A Small Ticket to Big Growth
What India needs now is large volume of small ticket size funding to create more entrepreneurs.
While angel investments in India have risen considerably over the years, there are still many entrepreneurs who are not able to access the risk capital to kick start their business, which is worth few lakhs of amount. What India needs now is large volume of small ticket size funding to create more entrepreneurs and encourage innovation.
India’s entrepreneurial ecosystem has seen a sea change over the last few years. Entrepreneurship was the last option as a career choice and today, it is the first choice. This critical shift from “Job Seekers” to “Job Creators” is what India needs. These start-ups will build innovative solutions and create value, wealth and jobs. This upsurge in the number of new ventures with disruptive ideas and scalable business models needs support.
Entrepreneur’s Launch pad
For every start-up in India, access to funds or capital has been one of the biggest hurdles and continues to be one. While the start-up ecosystem has matured considerably, raising money still continues to be a problem - both equity and debt. Also, India's banking system shies away from start-ups and this only adds to funding woes of a company. As such, many young entrepreneurs in lack of financial backing give up even before formally starting their business, which really means we have lost many innovative and unique ideas which have the potential to become big enterprises.

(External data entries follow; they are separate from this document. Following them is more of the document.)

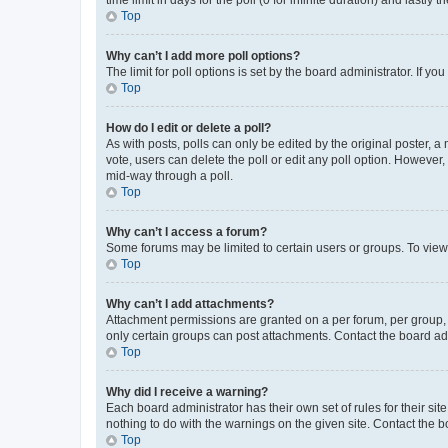
Top
Why can’t I add more poll options?
The limit for poll options is set by the board administrator. If 
Top
How do I edit or delete a poll?
As with posts, polls can only be edited by the original poster, a mo
vote, users can delete the poll or edit any poll option. However
mid-way through a poll.
Top
Why can’t I access a forum?
Some forums may be limited to certain users or groups. To view
Top
Why can’t I add attachments?
Attachment permissions are granted on a per forum, per group, 
only certain groups can post attachments. Contact the board ad
Top
Why did I receive a warning?
Each board administrator has their own set of rules for their si
nothing to do with the warnings on the given site. Contact the 
Top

With the angel group Indian Angel Network’s (IAN) Small Ticket Funding (STF) Program, this critical gap is being filled up. At a very early stage, where companies are working on their proof of concept and go-to- market strategy, a small amount of money can get them a long way. It will enable them to refine their product and business model, connect with their customers, team build-up– in other words prepare for a larger round of investment.

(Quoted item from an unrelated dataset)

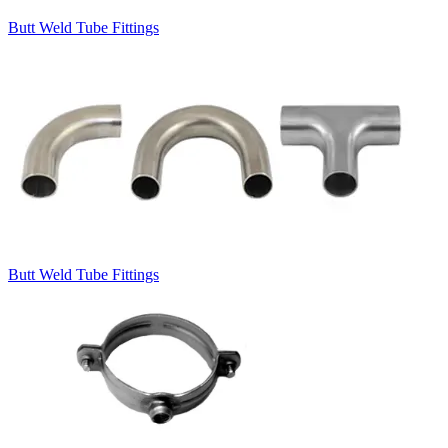
Butt Weld Tube Fittings
Butt Weld Tube Fittings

A small amount of Rs 25 lakh goes a long way for the entrepreneur by which they are able to not only kick start their venture but also take help from their angel investors to help them strategize, access the first customer – one of the most difficult milestones to achieve for a start-up. And then as they get into the fund raising mode, they leverage their angel investor’s brand and network for a quick raise of funding. Hence, the small ticket funding creates the perfect launching pad for young entrepreneurs and provides a solid foundation for, hopefully, a successful company.

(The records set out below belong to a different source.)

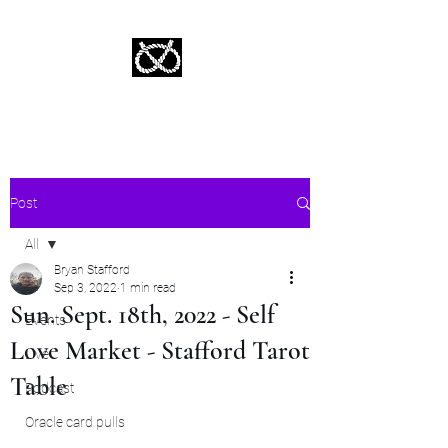
Stafford Tarot | Bryan Tarot Reading
The messages within await.
Post
All
Bryan Stafford
All
Sep 3, 2022
1 min read
Sun. Sept. 18th, 2022 - Self
Events
Love Market - Stafford Tarot
Live
Table
Podcast
Oracle card pulls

For investors, the STF Program is quite interesting. They can truly breed and fund cutting edge innovation and engage to help build the foundations of large scalable ventures. Angels are typically, first generation middle-class entrepreneurs who have built garage-to-IPO companies. They are engaged in the angel investing as they are not only passionate about entrepreneurship but want to remain connected with the cutting edge innovation, mentor young entrepreneurs and walk their journey. And with small amounts of funding, angels can invest in many more companies, more innovative propositions, leverage IAN’s vast network of investors who are domain experts, based in 10 countries. This allows angels to not only bet on good propositions but also enable them to help lay foundations of global ventures.
Interestingly, the start-up ecosystem in India has moved right across sectors. It is no longer limited to technology or ecommerce sector but has spread across semi conductor, hospitality, manufacturing etc. In each of these sectors, start-ups are breeding not only in tier I metros, but in Tier II, III and IV towns as well – building innovative solutions for India’s problems at a cost which fits the Indian price point!
We are truly in the golden age of innovation and entrepreneurship – and STF programme focuses on funding and mentoring young entrepreneurs to breed global footprint ventures.
The writer fo this article is Padmaja Ruparel, an angel investor and President of India’s first and Asia’s largest group of business angels, Indian Angel Network. The views expressed here are personal.